Page images and extracted text:
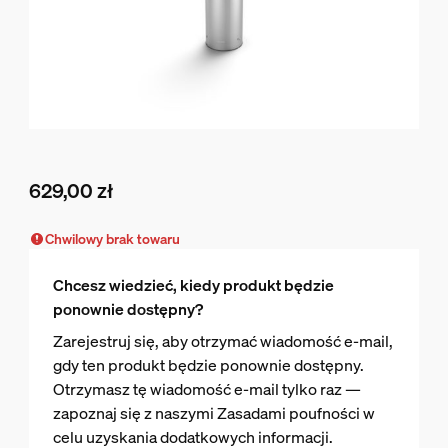
629,00 zł
Obecna cena to 629,00 zł
Chwilowy brak towaru
Chcesz wiedzieć, kiedy produkt będzie
ponownie dostępny?
Zarejestruj się, aby otrzymać wiadomość e-mail,
gdy ten produkt będzie ponownie dostępny.
Otrzymasz tę wiadomość e-mail tylko raz —
zapoznaj się z naszymi Zasadami poufności w
celu uzyskania dodatkowych informacji.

**What is expected:** All of the data needs repeating exactly, but the pictures do not.

**Your response:**
629,00 zł
Obecna cena to 629,00 zł
Chwilowy brak towaru
Chcesz wiedzieć, kiedy produkt będzie
ponownie dostępny?
Zarejestruj się, aby otrzymać wiadomość e-mail,
gdy ten produkt będzie ponownie dostępny.
Otrzymasz tę wiadomość e-mail tylko raz —
zapoznaj się z naszymi Zasadami poufności w
celu uzyskania dodatkowych informacji.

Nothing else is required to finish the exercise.